Work instruction >> Could you set down the lines from the first line of the entries below through the line with "Black Friday", exactly and with no pictures?

----- Information given -----

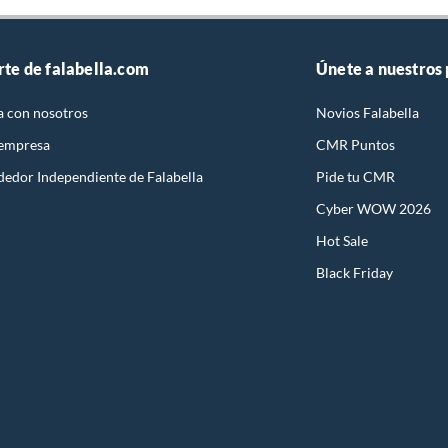
n
terma. Para ello, contrata al servicio técnico
autorizado o a un especialista de Sodimac.
rte de falabella.com
Únete a nuestros
nico
suplementos alimenticios, vitaminas.
a con nosotros
Novios Falabella
nstalación
baño con señales de uso, sin empaques, etiquetas o sellos.
 empresa
CMR Puntos
dedor Independiente de Falabella
Pide tu CMR
Cyber WOW 2026
Hot Sale
Black Friday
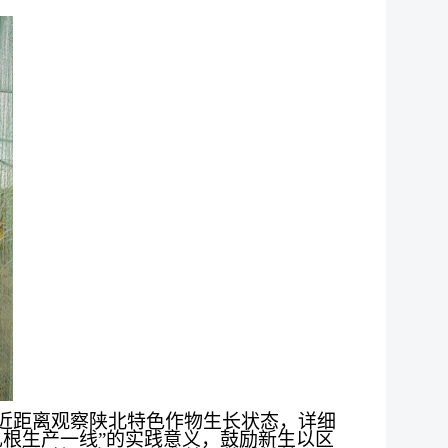
近距离观察陕北特色作物生长状态，详细
根生产一线”的实践意义，鼓励新生以区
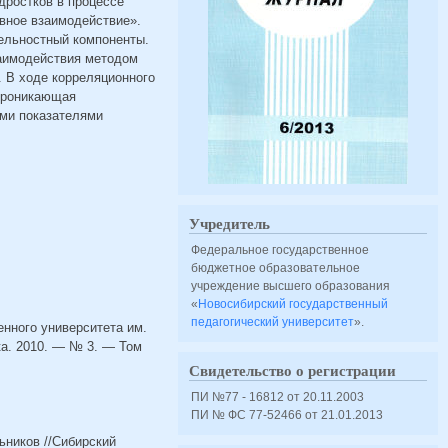
дростков в процессе
ивное взаимодействие».
тельностный компоненты.
заимодействия методом
. В ходе корреляционного
 проникающая
ими показателями
Учредитель
Федеральное государственное
бюджетное образовательное
учреждение высшего образования
«
Новосибирский государственный
педагогический университет
».
енного университета им.
ка. 2010. — № 3. — Том
Свидетельство о регистрации
ПИ №77 - 16812 от 20.11.2003
ПИ № ФС 77-52466 от 21.01.2013
ьников //Сибирский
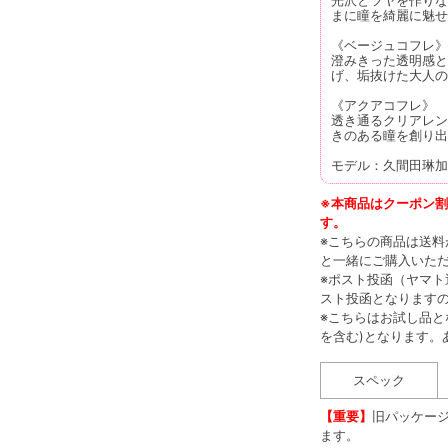
まに瞳を綺麗に魅せ
《ベージュコフレ》
澄みきった透明感と
げ、垢抜けた大人の
《アクアコフレ》
透き通るクリアレン
きのある瞳を創り出
モデル：久間田琳加
※本商品はクーポン
す。
※こちらの商品は送料
と一緒にご購入いた
※ポスト投函（ヤマ
スト投函となります
※こちらはお試し品と
を含む)となります。
スペック
【重要】
旧パッケー
ます。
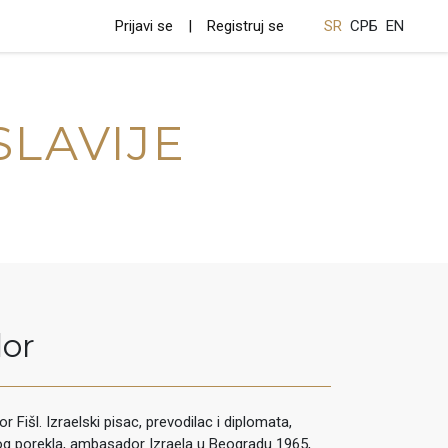
Prijavi se
Registruj se
SR
СРБ
EN
SLAVIJE
dor
 Fišl. Izraelski pisac, prevodilac i diplomata,
og porekla, ambasador Izraela u Beogradu 1965,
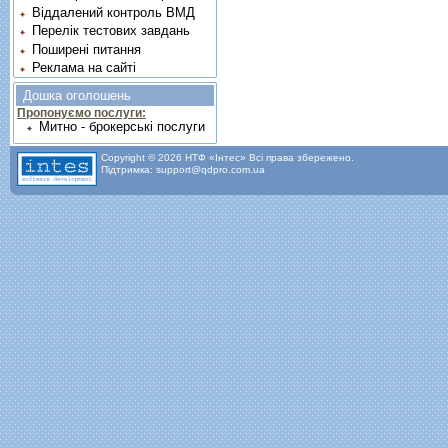
Віддалений контроль ВМД
Перелік тестових завдань
Поширені питання
Реклама на сайті
Дошка оголошень
Пропонуємо послуги:
Митно - брокерські послуги
Copyright © 2026 НТФ «Інтес» Всі права збережено.
Підтримка: support@qdpro.com.ua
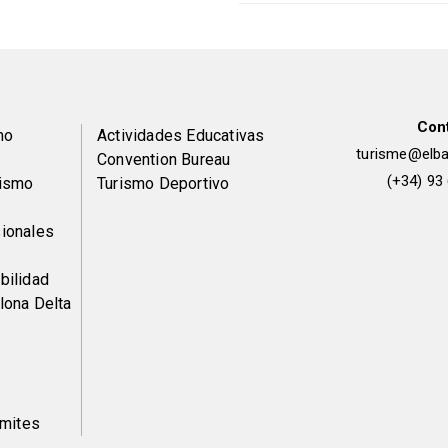
Con
Peu
mo
Actividades Educativas
turisme@elbai
Convention Bureau
de
(+34) 93
rismo
Turismo Deportivo
pàgina
ionales
2
bilidad
lona Delta
ámites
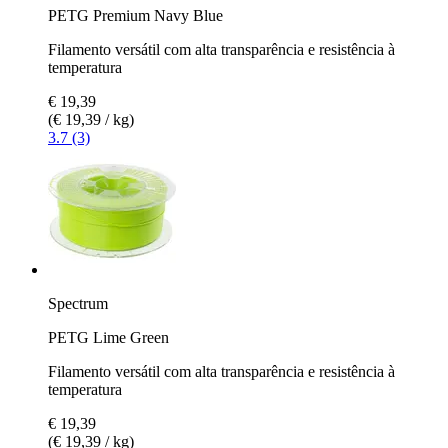
PETG Premium Navy Blue
Filamento versátil com alta transparência e resistência à
temperatura
€ 19,39
(€ 19,39 / kg)
3.7 (3)
Spectrum
PETG Lime Green
Filamento versátil com alta transparência e resistência à
temperatura
€ 19,39
(€ 19,39 / kg)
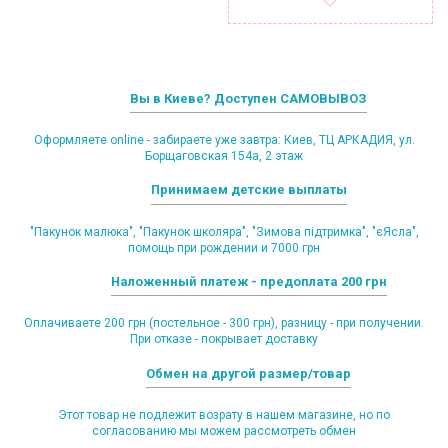
Вы в Киеве? Доступен САМОВЫВОЗ
Оформляете online - забираете уже завтра: Киев, ТЦ АРКАДИЯ, ул.
Борщаговская 154а, 2 этаж
Принимаем детские выплаты
"Пакунок малюка", "Пакунок школяра", "Зимова підтримка", "єЯсла",
помощь при рождении и 7000 грн
Наложенный платеж - предоплата 200 грн
Оплачиваете 200 грн (постельное - 300 грн), разницу - при получении.
При отказе - покрывает доставку
Обмен на другой размер/товар
Этот товар не подлежит возрату в нашем магазине, но по
согласованию мы можем рассмотреть обмен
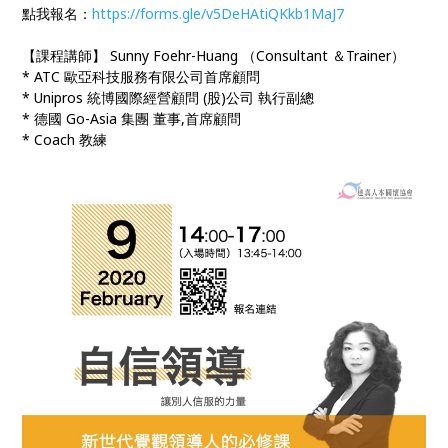
點我報名：
https://forms.gle/v5DeHAtiQKkb1MaJ7
【課程講師】 Sunny Foehr-Huang （Consultant ＆Trainer）
* ATC 歐亞科技服務有限公司首席顧問
* Unipros 統博國際經營顧問 (股)公司 執行副總
* 德國 Go-Asia 集團 董事,首席顧問
* Coach 教練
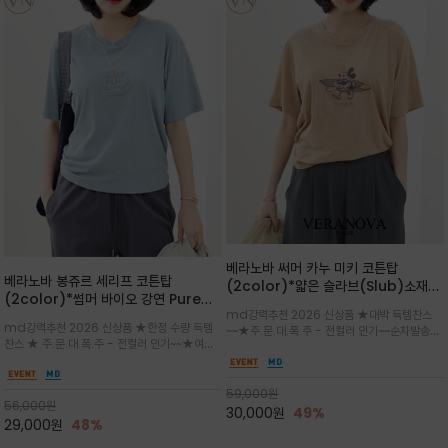
베라노바 써머 카누 미키 코튼탑
베라노바 봉쥬르 세리프 코튼탑
(2color)*얇은 슬라브(Slub)소재
(2color)*썸머 바이오 강연 Pure
부드럽고 폭염에도 시원하게 착용 가능
md강력추천 2026 신상품 ★대박 득템찬스
Cotton / 세리프 폰트를 선택하고 감
하며, 몸에 잘 달라붙지 않아 쾌적
md강력추천 2026 신상품 ★한정 수량 득템
~~★주.문.대.폭.주 - 전컬러 인기~~순차발송중
성적인 프랑스어 수식어를 조합
찬스 ★ 주.문.대.폭.주 - 전컬러 인기~~★여름
~★썸머 무드의 프린트가 매력적이며 여유 있는
의 시원한 감성/자연스러운 필기체 파리지앵의
드롭숄더 핏과 부드러운 라운드넥이 편안하며, 앞
여유로운 감성/피부에 닿는 순간 기분 좋은 청량
면 캐릭터 프린트가 캐주얼한 포인트를 더해줍니
한 원단을 사용해 데일리 코디 만능 아이템
59,000
원
다.
56,000
원
30,000
원
49%
29,000
원
48%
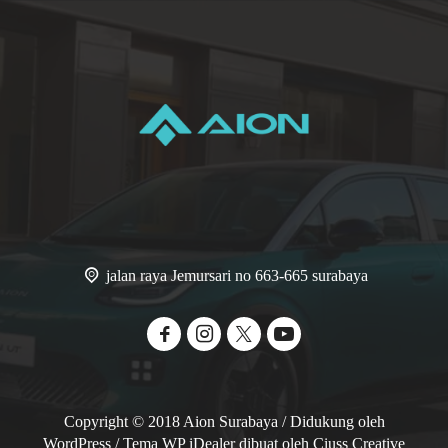
jalan raya Jemursari no 663-665 surabaya
Copyright © 2018 Aion Surabaya / Didukung oleh
WordPress
/ Tema WP iDealer dibuat oleh
Ciuss Creative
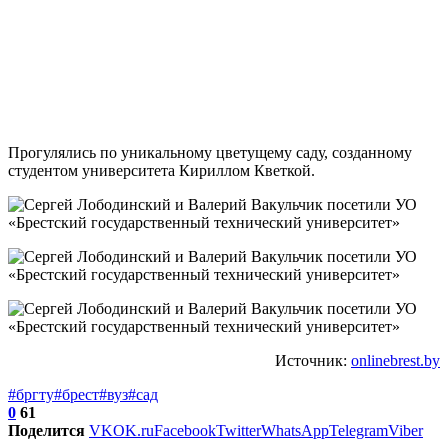
Прогулялись по уникальному цветущему саду, созданному
студентом университета Кириллом Кветкой.
Источник:
onlinebrest.by
#бргту
#брест
#вуз
#сад
0
61
Поделится
VK
OK.ru
Facebook
Twitter
WhatsApp
Telegram
Viber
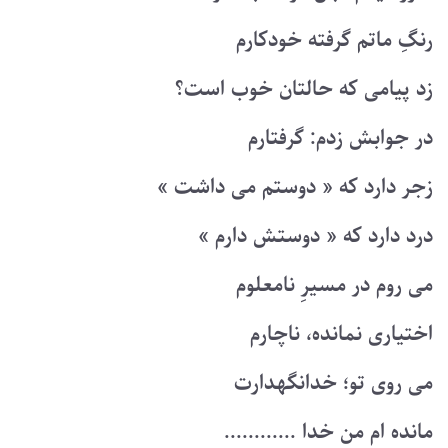
رنگِ ماتم گرفته خودکارم
زد پیامی که حالتان خوب است؟
در جوابش زدم: گرفتارم
زجر دارد که « دوستم می داشت »
درد دارد که « دوستش دارم »
می روم در مسیرِ نامعلوم
اختیاری نمانده، ناچارم
می روی تو؛ خدانگهدارت
مانده ام من خدا ............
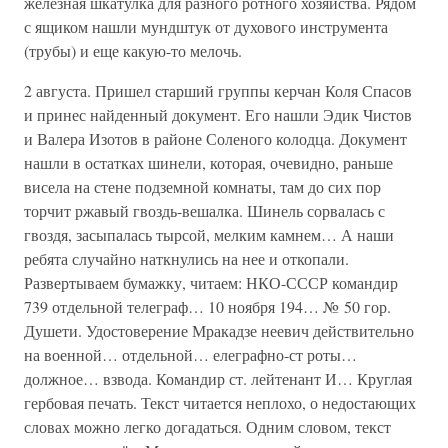
железная шкатулка для разного ротного хозяйства. Рядом
с ящиком нашли мундштук от духового инструмента
(трубы) и еще какую-то мелочь.
2 августа. Пришел старший группы керчан Коля Спасов
и принес найденный документ. Его нашли Эдик Чистов
и Валера Изотов в районе Соленого колодца. Документ
нашли в остатках шинели, которая, очевидно, раньше
висела на стене подземной комнаты, там до сих пор
торчит ржавый гвоздь-вешалка. Шинель сорвалась с
гвоздя, засыпалась тырсой, мелким камнем… А наши
ребята случайно наткнулись на нее и откопали.
Развертываем бумажку, читаем: НКО-СССР командир
739 отдельной телеграф… 10 ноября 194… № 50 гор.
Душети. Удостоверение Мракадзе неевич действительно
на военной… отдельной… елеграфно-ст роты…
должное… взвода. Командир ст. лейтенант И… Круглая
гербовая печать. Текст читается неплохо, о недостающих
словах можно легко догадаться. Одним словом, текст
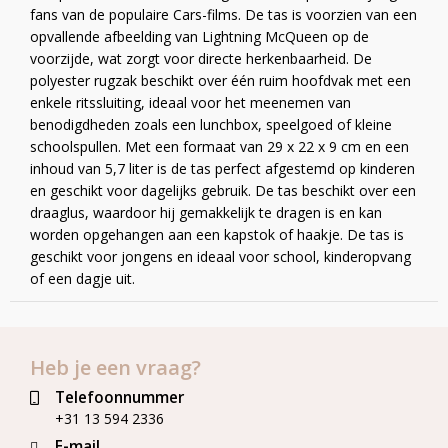
fans van de populaire Cars-films. De tas is voorzien van een
opvallende afbeelding van Lightning McQueen op de
voorzijde, wat zorgt voor directe herkenbaarheid. De
polyester rugzak beschikt over één ruim hoofdvak met een
enkele ritssluiting, ideaal voor het meenemen van
benodigdheden zoals een lunchbox, speelgoed of kleine
schoolspullen. Met een formaat van 29 x 22 x 9 cm en een
inhoud van 5,7 liter is de tas perfect afgestemd op kinderen
en geschikt voor dagelijks gebruik. De tas beschikt over een
draaglus, waardoor hij gemakkelijk te dragen is en kan
worden opgehangen aan een kapstok of haakje. De tas is
geschikt voor jongens en ideaal voor school, kinderopvang
of een dagje uit.
Heb je een vraag?
Telefoonnummer
+31 13 594 2336
E-mail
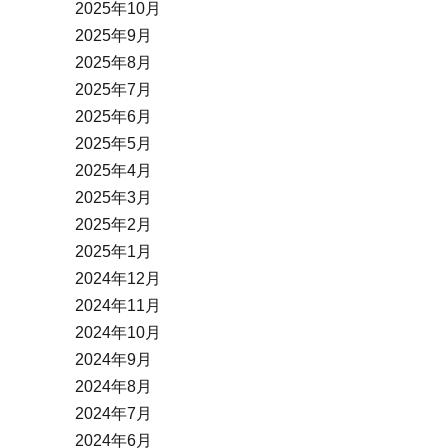
2025年10月
2025年9月
2025年8月
2025年7月
2025年6月
2025年5月
2025年4月
2025年3月
2025年2月
2025年1月
2024年12月
2024年11月
2024年10月
2024年9月
2024年8月
2024年7月
2024年6月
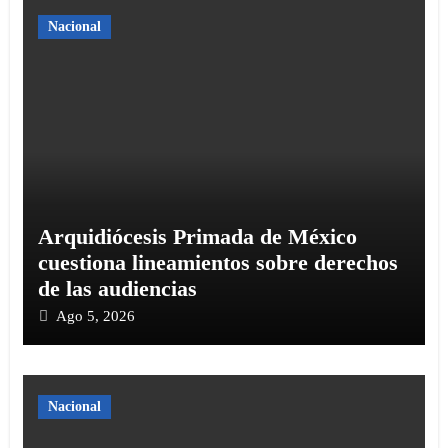
Nacional
Arquidiócesis Primada de México
cuestiona lineamientos sobre derechos
de las audiencias
Ago 5, 2026
Nacional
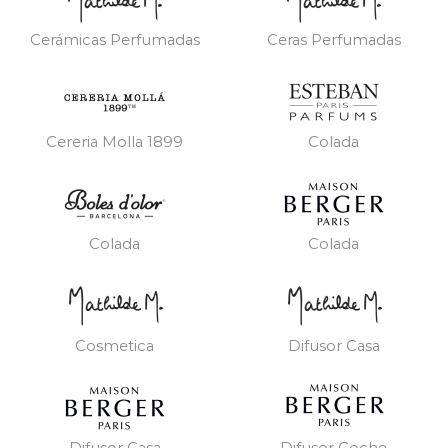
Cerámicas Perfumadas
Ceras Perfumadas
Cereria Molla 1899
Colada
Colada
Colada
Cosmetica
Difusor Casa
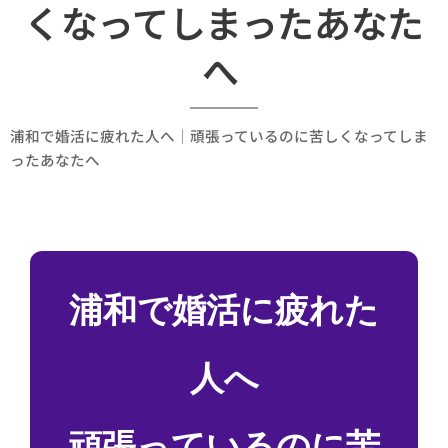
くなってしまったあなた
へ
浦和で婚活に疲れた人へ｜頑張っているのに苦しくなってしま
ったあなたへ
浦和で婚活に疲れた
人へ
頑張っているのに苦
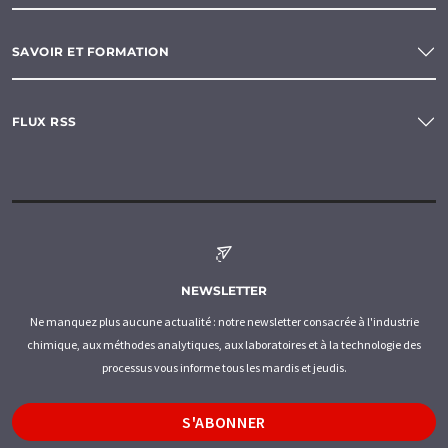
SAVOIR ET FORMATION
FLUX RSS
NEWSLETTER
Ne manquez plus aucune actualité : notre newsletter consacrée à l'industrie
chimique, aux méthodes analytiques, aux laboratoires et à la technologie des
processus vous informe tous les mardis et jeudis.
S'ABONNER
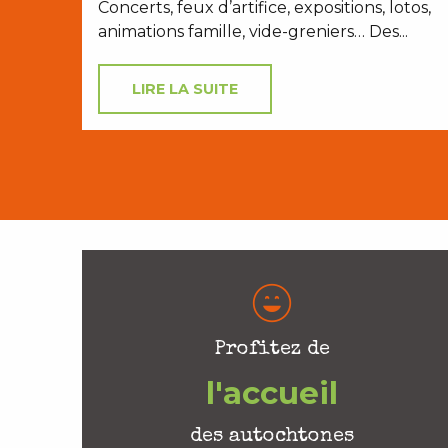
Concerts, feux d’artifice, expositions, lotos,
animations famille, vide-greniers… Des...
LIRE LA SUITE
Profitez de
l'accueil
des autochtones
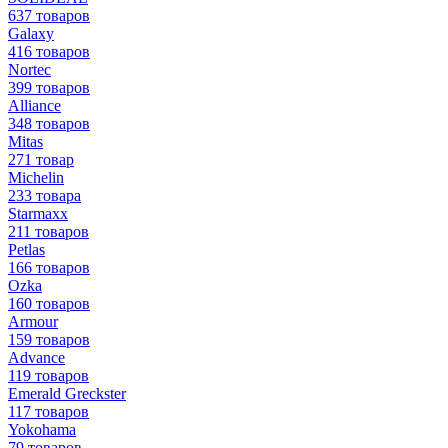
637 товаров
Galaxy
416 товаров
Nortec
399 товаров
Alliance
348 товаров
Mitas
271 товар
Michelin
233 товара
Starmaxx
211 товаров
Petlas
166 товаров
Ozka
160 товаров
Armour
159 товаров
Advance
119 товаров
Emerald Greckster
117 товаров
Yokohama
79 товаров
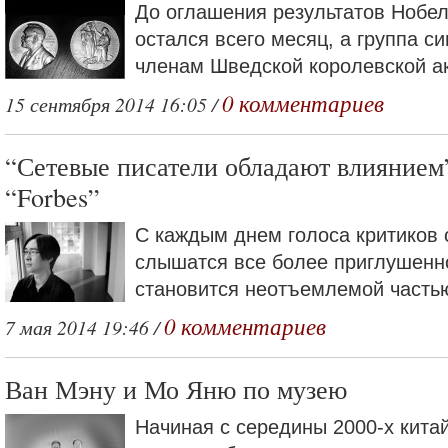
До оглашения результатов Нобе
остался всего месяц, а группа 
членам Шведской королевской ак
0 комментариев
15 сентября 2014 16:05 /
“Сетевые писатели обладают влиянием”
“Forbes”
С каждым днем голоса критиков 
слышатся все более приглушенно
становится неотъемлемой частью
0 комментариев
7 мая 2014 19:46 /
Ван Мэну и Мо Яню по музею
Начиная с середины 2000-х кита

-----

Problem solution >>
n
terma. Para ello, contrata al servicio técnico
autorizado o a un especialista de Sodimac.
rte de falabella.com
Únete a nuestros
nico
suplementos alimenticios, vitaminas.
a con nosotros
Novios Falabella
nstalación
baño con señales de uso, sin empaques, etiquetas o sellos.
 empresa
CMR Puntos
dedor Independiente de Falabella
Pide tu CMR
Cyber WOW 2026
Hot Sale
Black Friday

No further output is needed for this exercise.